**DATA PROVIDED:**
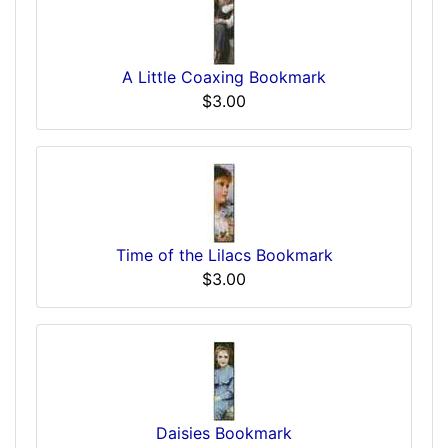
A Little Coaxing Bookmark
$3.00
Time of the Lilacs Bookmark
$3.00
Daisies Bookmark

**PROBLEM:** Each line above should be printed again exactly, though the pictures should not be.

**ANSWER TO THIS EXERCISE:**
A Little Coaxing Bookmark
$3.00
Time of the Lilacs Bookmark
$3.00
Daisies Bookmark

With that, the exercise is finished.